• Your assignment
Every line below that holds the string "rhinestone" should be copied.

========

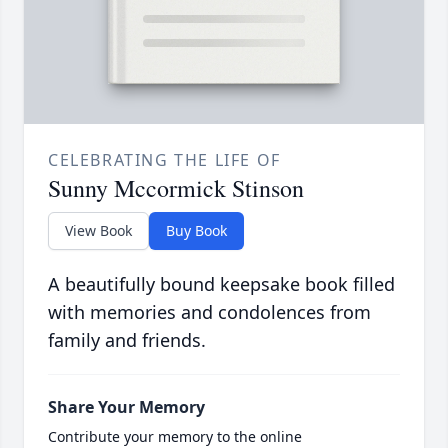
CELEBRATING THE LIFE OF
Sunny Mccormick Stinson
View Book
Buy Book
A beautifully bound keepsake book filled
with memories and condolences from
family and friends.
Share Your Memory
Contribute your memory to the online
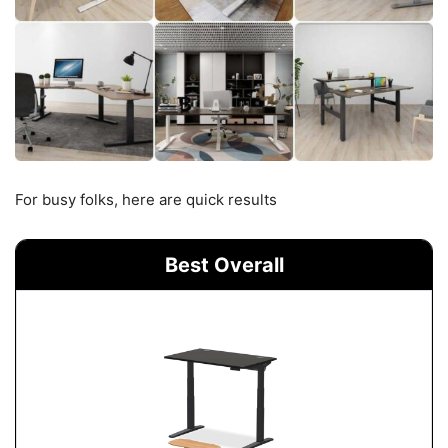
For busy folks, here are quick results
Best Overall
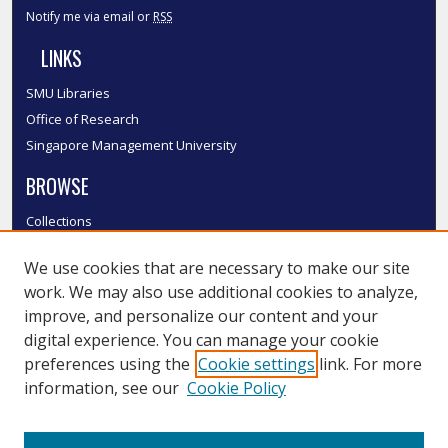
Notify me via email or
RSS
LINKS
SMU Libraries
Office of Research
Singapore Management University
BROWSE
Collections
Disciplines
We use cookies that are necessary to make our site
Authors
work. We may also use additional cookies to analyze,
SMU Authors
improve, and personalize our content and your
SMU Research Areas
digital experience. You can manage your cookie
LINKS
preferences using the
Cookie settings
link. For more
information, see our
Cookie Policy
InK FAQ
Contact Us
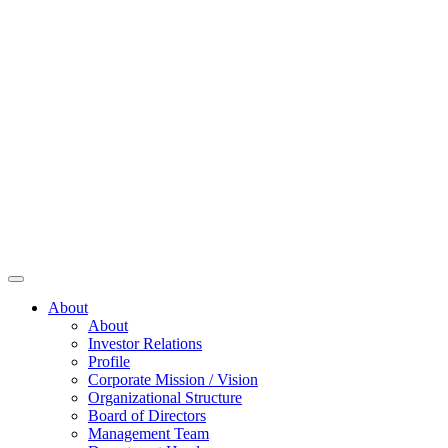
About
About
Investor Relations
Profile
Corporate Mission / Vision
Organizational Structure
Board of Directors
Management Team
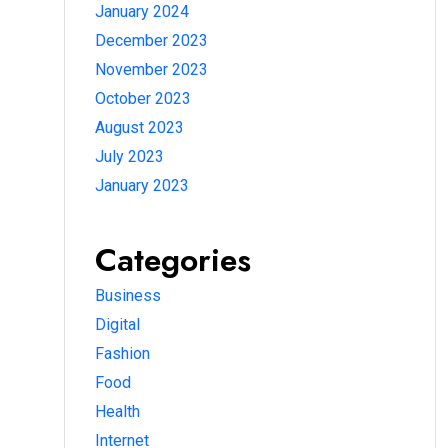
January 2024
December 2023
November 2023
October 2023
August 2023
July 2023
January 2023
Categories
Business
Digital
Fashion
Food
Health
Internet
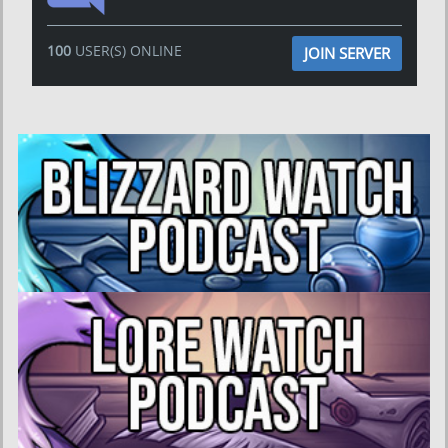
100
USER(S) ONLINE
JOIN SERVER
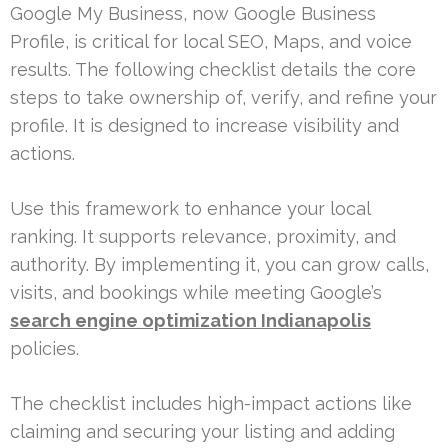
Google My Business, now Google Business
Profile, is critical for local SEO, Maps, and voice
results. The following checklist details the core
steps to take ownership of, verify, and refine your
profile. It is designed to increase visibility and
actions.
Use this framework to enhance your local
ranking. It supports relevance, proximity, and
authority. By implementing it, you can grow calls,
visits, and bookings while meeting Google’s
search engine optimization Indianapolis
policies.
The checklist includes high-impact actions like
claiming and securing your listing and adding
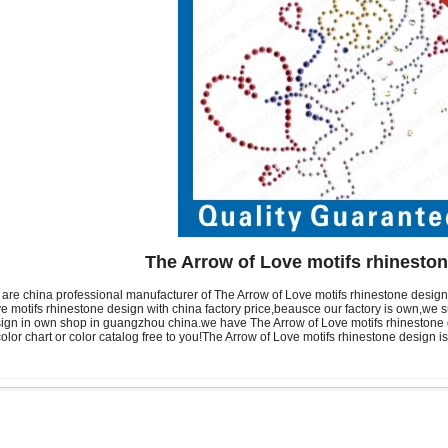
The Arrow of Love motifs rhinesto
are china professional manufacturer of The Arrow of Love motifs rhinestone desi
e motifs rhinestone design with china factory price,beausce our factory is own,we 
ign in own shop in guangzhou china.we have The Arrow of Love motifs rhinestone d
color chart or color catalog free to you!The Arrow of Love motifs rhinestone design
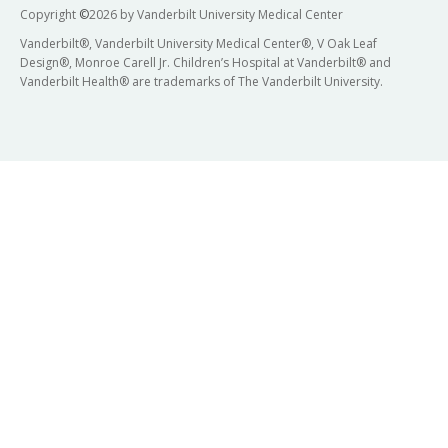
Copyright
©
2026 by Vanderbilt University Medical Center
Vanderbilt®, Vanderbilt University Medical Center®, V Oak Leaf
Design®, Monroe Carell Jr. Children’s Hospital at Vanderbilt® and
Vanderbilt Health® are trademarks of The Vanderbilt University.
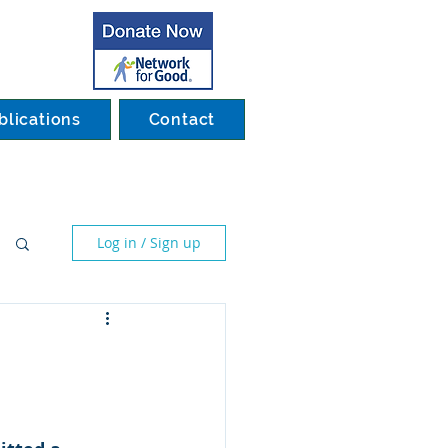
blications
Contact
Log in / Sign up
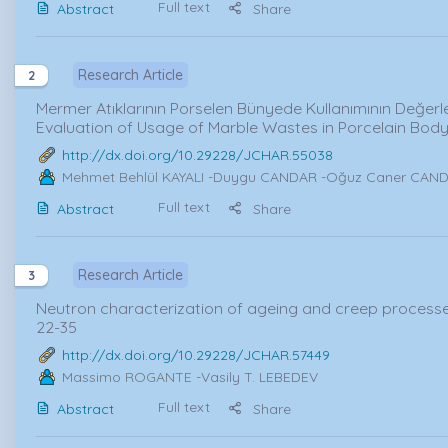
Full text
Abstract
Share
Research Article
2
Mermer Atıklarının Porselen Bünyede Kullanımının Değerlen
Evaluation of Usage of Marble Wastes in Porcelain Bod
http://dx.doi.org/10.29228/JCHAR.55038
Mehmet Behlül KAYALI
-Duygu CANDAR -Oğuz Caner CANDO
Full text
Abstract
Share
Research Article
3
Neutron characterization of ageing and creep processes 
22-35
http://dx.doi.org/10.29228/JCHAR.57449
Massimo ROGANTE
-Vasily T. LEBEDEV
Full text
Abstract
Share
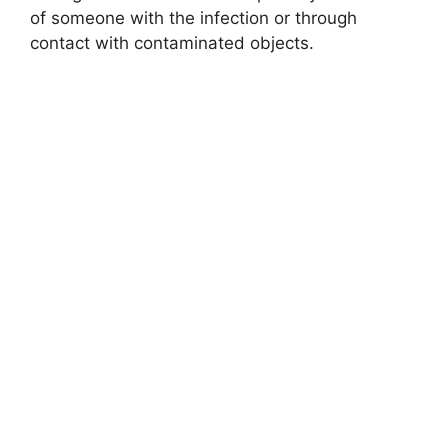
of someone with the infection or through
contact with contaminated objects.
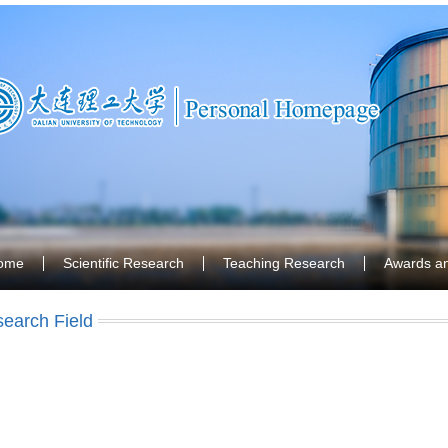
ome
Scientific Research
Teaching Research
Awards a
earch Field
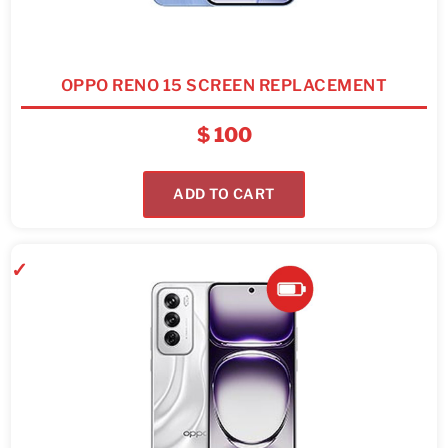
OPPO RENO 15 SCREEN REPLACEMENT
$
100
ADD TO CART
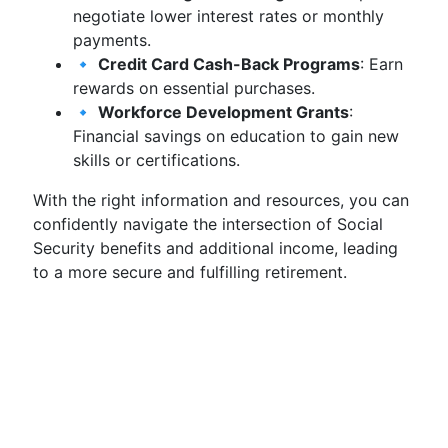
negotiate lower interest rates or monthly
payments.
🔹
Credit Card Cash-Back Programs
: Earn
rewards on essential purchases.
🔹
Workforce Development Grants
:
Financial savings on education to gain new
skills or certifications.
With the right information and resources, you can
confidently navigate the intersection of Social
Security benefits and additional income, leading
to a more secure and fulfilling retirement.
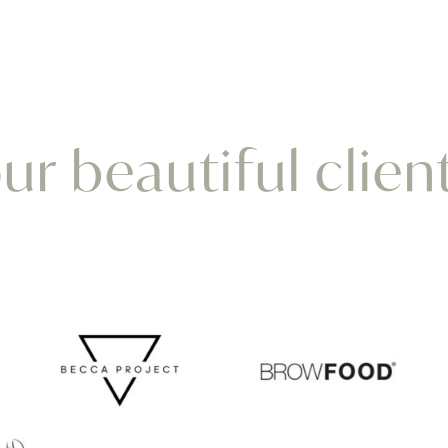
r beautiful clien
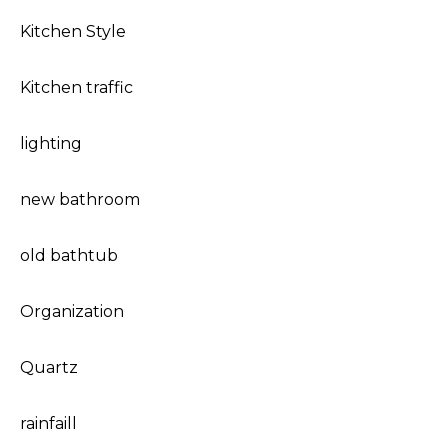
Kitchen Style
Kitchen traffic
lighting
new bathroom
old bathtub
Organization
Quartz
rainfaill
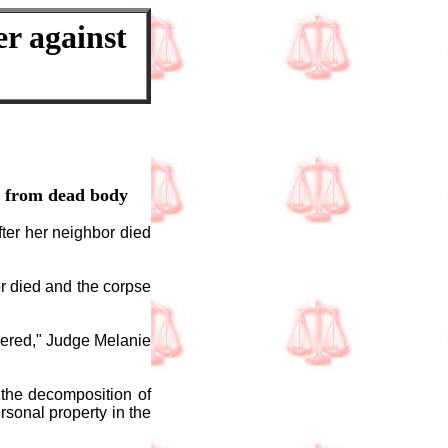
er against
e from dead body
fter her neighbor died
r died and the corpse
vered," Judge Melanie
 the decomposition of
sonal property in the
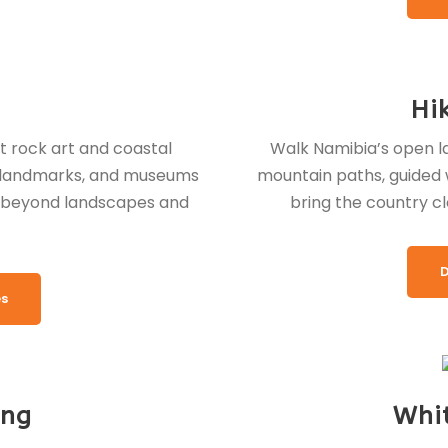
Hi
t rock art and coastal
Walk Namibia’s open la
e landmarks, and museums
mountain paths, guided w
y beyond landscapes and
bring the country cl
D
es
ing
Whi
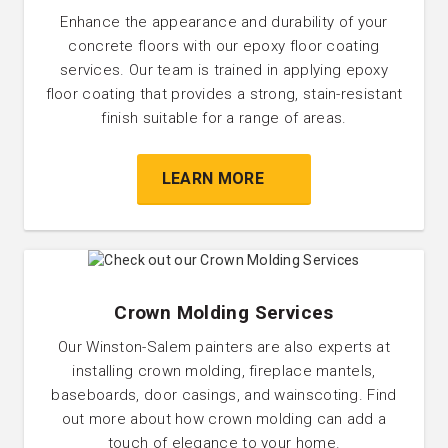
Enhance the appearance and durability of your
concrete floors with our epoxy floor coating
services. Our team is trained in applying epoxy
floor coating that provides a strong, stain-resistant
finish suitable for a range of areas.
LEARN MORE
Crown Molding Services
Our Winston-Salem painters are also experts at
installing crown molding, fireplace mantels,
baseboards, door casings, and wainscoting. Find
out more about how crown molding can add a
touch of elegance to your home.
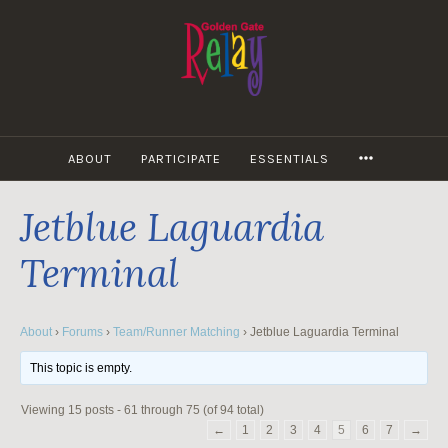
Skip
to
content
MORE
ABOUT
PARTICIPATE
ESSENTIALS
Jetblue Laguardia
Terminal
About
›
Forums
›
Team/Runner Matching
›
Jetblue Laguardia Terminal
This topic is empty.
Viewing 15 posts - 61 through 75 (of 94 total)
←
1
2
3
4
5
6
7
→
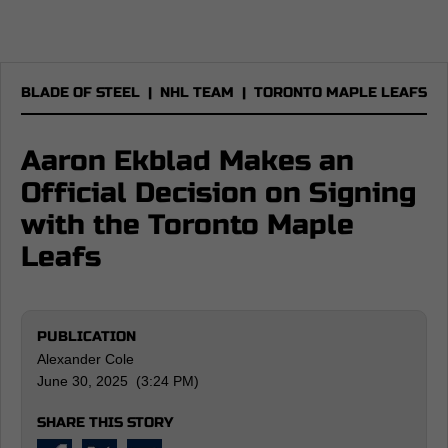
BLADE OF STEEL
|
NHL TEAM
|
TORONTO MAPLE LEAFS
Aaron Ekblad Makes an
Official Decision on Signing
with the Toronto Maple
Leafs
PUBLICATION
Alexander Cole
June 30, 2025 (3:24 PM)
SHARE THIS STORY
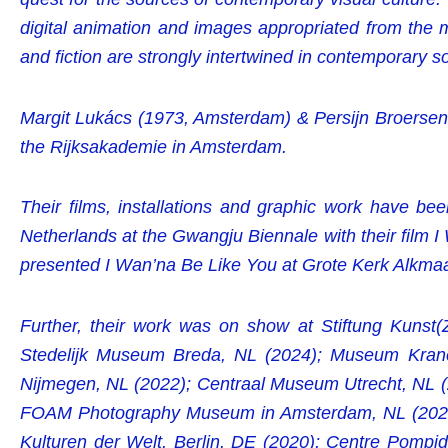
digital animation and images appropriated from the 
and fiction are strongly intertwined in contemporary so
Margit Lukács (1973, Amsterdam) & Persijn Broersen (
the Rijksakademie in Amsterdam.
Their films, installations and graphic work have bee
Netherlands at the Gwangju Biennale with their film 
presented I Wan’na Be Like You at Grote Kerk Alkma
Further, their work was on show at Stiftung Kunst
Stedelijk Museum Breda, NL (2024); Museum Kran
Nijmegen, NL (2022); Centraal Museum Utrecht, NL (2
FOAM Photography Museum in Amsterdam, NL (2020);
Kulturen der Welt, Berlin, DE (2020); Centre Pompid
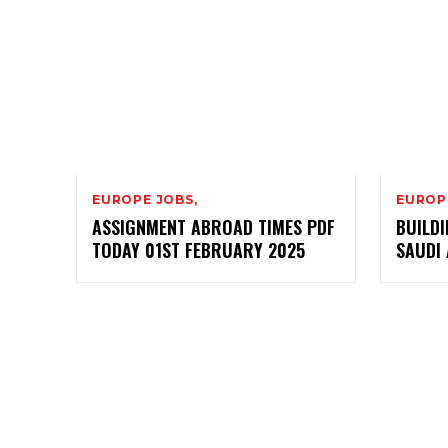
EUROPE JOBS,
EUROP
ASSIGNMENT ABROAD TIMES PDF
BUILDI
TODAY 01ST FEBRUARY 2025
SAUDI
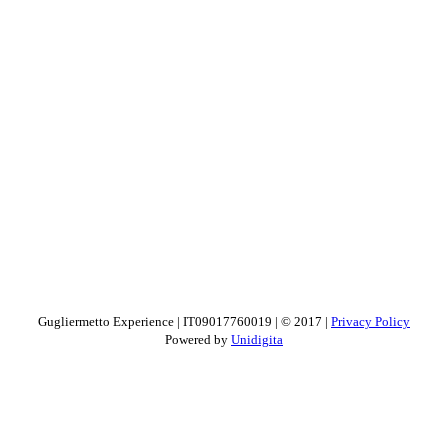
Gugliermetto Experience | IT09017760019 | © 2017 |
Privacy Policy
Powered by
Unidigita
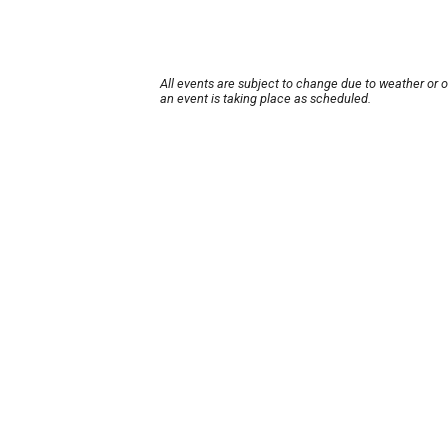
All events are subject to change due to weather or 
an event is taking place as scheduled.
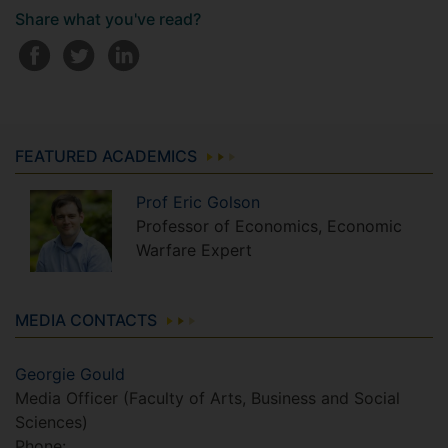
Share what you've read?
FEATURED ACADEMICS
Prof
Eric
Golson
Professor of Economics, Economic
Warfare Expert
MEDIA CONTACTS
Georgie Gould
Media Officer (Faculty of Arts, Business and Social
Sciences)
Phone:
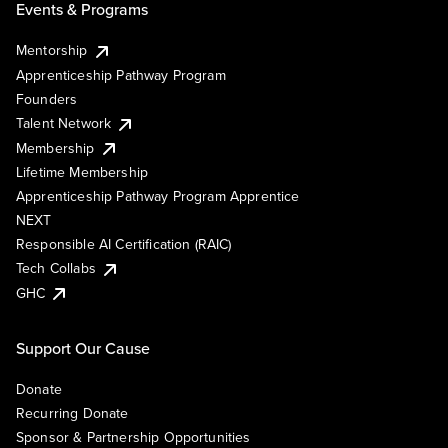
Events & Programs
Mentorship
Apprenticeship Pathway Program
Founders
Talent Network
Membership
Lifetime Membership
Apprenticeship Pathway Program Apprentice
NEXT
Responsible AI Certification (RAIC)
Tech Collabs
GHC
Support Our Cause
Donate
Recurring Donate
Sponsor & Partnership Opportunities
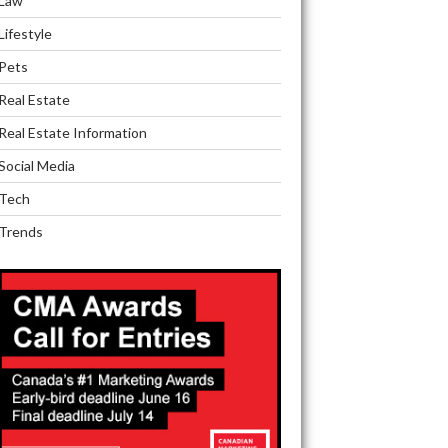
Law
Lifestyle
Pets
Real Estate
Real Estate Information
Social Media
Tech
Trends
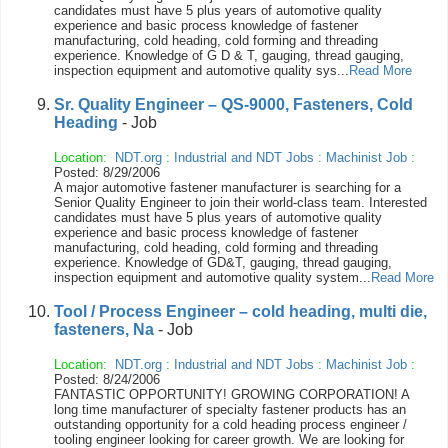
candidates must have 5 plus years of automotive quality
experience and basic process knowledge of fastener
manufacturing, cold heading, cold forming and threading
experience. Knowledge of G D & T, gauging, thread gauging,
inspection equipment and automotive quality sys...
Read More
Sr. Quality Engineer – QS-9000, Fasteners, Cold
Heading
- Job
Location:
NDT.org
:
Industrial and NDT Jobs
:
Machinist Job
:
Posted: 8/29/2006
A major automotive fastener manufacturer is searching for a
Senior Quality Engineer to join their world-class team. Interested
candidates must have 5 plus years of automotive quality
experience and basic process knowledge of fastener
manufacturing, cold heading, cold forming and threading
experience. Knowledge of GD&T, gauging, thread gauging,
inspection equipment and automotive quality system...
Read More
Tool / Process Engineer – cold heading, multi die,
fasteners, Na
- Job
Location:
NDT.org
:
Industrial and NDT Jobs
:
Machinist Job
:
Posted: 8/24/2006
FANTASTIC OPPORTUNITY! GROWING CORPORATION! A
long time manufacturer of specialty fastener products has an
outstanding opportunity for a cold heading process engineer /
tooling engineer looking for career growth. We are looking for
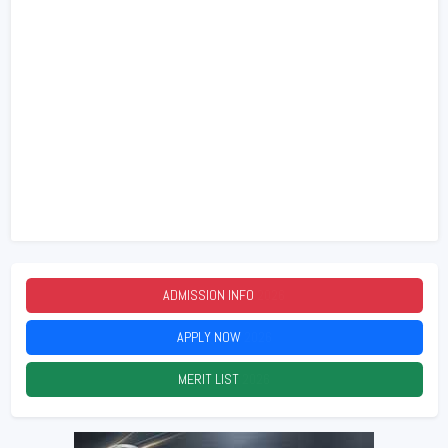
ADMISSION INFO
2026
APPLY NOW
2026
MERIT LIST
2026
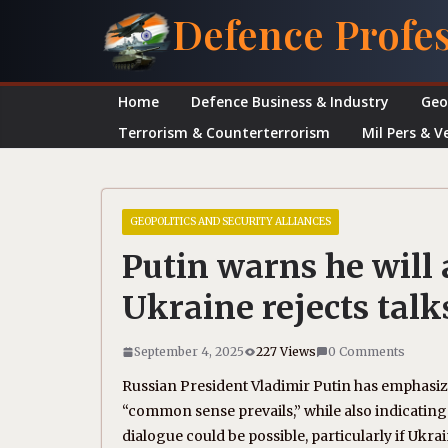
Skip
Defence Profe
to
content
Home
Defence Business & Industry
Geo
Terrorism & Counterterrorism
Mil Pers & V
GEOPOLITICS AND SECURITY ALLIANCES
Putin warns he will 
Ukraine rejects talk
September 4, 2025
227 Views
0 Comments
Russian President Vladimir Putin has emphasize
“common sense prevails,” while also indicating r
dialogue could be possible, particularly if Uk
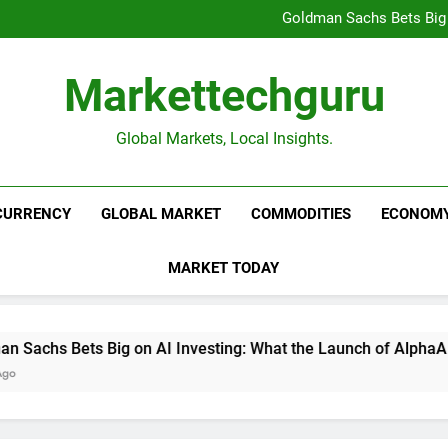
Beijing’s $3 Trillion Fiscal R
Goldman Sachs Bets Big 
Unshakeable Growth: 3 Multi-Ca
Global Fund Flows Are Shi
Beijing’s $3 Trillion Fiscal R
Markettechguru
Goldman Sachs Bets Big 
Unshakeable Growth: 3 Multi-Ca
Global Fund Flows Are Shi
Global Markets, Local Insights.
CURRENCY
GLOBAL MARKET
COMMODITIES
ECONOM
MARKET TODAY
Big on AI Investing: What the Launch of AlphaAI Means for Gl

========

• Solved exercise
are china professional manufacturer of The Arrow of Love motifs rhinestone desi
e motifs rhinestone design with china factory price,beausce our factory is own,we 
ign in own shop in guangzhou china.we have The Arrow of Love motifs rhinestone d
color chart or color catalog free to you!The Arrow of Love motifs rhinestone design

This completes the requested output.